Temperature-Controlled Drawers Are Too Warm

• Check control settings.

• Check the freezer control; it may be set too low.

• Check that the drawer is not improperly positioned.

Troubleshooting Sealed-System Problems

If you suspect a sealed-system malfunction, be sure to check all external factors first.

These include:

• Thermostats

• Compressor

• Relay and overload on the compressor

• Interior lights

• Evaporator and condenser fans

• Timers

• Refrigerator/freezer getting good air circulation

• Food loaded in the refrigerator/freezer properly

• Check if heat exchanger has separated

• Check the wiring harness

After eliminating all of these external factors, you will systematically check the sealed system. This is accomplished by comparing the conditions found in a normally operating refrigerator/freezer. These conditions are:

• Refrigerator/freezer storage temperature

• Wattage

• Condenser temperature

• Evaporator inlet sound (gurgle, hiss, etc.)

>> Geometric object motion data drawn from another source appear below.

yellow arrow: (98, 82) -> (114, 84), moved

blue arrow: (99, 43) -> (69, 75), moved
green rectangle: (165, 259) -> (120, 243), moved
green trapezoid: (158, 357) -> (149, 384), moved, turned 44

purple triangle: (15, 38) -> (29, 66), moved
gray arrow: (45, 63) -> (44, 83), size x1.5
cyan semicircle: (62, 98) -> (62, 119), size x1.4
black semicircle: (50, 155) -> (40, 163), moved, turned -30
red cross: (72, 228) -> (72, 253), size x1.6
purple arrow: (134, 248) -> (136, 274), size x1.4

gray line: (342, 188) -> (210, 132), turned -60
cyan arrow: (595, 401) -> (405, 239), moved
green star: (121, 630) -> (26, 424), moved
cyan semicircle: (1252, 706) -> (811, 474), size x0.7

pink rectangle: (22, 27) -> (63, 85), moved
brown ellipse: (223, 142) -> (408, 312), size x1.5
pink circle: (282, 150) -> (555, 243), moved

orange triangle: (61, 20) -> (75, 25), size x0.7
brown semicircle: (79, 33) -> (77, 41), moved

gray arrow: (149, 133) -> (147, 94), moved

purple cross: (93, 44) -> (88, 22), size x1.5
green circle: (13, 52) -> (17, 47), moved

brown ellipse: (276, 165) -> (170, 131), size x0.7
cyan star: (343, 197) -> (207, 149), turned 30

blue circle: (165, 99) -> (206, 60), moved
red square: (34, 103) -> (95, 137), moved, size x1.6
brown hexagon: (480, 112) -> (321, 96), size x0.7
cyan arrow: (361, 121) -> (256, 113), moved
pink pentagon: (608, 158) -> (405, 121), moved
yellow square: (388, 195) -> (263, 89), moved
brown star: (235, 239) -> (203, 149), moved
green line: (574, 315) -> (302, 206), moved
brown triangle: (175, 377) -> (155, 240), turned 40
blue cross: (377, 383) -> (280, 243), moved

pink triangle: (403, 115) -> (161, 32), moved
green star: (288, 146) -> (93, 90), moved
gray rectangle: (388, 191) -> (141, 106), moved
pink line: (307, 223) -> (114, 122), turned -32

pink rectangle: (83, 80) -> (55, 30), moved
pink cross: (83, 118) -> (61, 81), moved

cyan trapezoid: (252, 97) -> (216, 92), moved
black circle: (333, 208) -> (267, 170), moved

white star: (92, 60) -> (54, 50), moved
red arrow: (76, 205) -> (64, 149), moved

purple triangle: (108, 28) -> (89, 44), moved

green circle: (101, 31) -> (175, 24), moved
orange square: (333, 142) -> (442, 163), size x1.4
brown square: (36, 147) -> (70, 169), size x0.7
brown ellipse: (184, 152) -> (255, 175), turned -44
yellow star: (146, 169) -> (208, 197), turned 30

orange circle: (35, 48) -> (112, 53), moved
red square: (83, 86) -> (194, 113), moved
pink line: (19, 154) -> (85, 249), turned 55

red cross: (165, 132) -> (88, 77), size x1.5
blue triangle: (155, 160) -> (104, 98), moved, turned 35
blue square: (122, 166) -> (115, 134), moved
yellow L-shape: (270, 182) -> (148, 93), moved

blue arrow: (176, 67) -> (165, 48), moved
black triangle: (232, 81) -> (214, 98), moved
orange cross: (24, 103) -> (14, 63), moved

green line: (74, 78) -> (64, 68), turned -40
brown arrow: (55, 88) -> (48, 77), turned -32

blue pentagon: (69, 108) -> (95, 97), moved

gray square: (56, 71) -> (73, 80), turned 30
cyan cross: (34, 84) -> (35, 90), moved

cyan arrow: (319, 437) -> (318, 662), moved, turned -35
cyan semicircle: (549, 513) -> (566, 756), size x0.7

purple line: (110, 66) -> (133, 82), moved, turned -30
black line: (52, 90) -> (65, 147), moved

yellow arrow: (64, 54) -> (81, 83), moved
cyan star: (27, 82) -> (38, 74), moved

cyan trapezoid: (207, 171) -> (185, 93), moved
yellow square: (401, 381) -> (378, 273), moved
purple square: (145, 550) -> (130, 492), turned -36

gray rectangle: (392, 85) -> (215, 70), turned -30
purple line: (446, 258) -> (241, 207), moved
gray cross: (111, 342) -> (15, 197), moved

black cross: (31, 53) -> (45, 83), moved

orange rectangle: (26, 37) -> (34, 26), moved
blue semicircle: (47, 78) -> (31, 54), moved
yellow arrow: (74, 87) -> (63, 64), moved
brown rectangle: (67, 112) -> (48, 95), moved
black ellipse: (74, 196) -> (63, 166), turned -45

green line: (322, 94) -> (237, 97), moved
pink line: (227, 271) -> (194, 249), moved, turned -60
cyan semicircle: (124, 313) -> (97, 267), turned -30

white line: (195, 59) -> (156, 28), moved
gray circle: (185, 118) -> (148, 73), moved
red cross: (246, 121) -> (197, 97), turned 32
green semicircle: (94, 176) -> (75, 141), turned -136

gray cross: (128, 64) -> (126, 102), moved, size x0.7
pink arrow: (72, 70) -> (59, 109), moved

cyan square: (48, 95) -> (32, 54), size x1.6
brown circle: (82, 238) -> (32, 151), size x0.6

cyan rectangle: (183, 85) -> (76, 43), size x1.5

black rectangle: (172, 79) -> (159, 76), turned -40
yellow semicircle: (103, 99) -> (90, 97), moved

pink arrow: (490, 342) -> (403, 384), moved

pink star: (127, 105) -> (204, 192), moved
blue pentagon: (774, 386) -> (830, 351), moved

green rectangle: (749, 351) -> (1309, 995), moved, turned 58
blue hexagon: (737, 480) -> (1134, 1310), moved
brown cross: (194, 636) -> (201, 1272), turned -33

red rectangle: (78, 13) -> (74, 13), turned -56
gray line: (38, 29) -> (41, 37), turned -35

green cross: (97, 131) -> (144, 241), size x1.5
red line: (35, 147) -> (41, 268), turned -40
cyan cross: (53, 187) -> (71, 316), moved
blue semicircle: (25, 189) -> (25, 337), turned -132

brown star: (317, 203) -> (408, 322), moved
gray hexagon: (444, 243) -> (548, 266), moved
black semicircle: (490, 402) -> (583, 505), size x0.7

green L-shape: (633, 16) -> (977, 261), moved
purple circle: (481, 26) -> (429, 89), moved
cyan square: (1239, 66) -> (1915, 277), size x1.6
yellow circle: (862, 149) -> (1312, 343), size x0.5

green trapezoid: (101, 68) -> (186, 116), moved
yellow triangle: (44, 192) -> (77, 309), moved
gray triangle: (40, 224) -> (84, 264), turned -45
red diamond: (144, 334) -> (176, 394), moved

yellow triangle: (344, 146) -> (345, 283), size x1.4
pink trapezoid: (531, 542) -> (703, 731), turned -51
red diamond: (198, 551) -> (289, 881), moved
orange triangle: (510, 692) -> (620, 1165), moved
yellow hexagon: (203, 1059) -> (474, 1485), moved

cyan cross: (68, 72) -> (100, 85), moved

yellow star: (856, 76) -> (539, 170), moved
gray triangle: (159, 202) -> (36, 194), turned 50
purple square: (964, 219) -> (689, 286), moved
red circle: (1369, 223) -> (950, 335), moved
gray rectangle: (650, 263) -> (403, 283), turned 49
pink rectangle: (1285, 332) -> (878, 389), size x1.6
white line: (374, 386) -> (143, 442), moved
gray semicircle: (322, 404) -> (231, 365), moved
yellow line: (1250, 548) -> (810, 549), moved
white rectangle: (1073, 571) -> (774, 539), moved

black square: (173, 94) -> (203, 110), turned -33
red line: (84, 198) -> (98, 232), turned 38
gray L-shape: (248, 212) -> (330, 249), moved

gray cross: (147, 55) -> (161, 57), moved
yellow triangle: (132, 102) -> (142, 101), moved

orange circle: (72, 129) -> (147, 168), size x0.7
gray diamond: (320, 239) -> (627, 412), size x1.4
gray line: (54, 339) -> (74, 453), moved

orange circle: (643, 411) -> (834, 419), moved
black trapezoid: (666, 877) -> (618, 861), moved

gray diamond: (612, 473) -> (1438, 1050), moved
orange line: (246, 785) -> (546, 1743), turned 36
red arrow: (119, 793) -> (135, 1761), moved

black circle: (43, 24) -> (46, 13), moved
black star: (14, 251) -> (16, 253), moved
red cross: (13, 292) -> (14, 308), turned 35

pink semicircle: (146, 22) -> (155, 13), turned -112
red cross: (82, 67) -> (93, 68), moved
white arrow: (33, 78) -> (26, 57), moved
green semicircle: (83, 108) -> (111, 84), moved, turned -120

• Evaporator frost pattern

• High-side pressure⁵

• Low-side pressure⁵

• Pressure equalization time

One thing to keep in mind is that no single indicator is conclusive proof that a particular sealed-system problem exists. Rather, it is a combination of findings that must be used to definitely pinpoint the exact problem.

Refrigerant Leak

The following symptoms may indicate there is a refrigerant leak in the sealed system:

• Temperatures in the storage area are below normal.

• The wattage and amperage are below normal, as indicated on the model/serial plate.

• The condenser coil will be cool to the touch at the last pass or even as far as midway through the coil.

• At the evaporator coil, you will hear a gurgling noise, a hissing noise, or possibly an intermittent hissing or gurgling noise.

• When the evaporator coil cover is removed, the evaporator coil will show a receded frost pattern.

• The high- and low-side pressures will be below normal.⁵

• The pressure equalization time might be normal or shorter than normal.

Overcharged Refrigerator

If the sealed system is overcharged, the symptoms are:

• The storage temperature will be higher than normal.

• The wattage and amperage are above normal, as indicated on the model/serial plate.

• The temperature of the condenser coil will be above normal.

• At the evaporator coil, you will hear a constant gurgling noise. Generally, this is a higher sound level than normal.

• When the evaporator coil cover is removed, the evaporator coil will show a full frost pattern. If you remove the back cover, located behind the refrigerator/freezer, you will possibly see the suction line frosted back to the compressor.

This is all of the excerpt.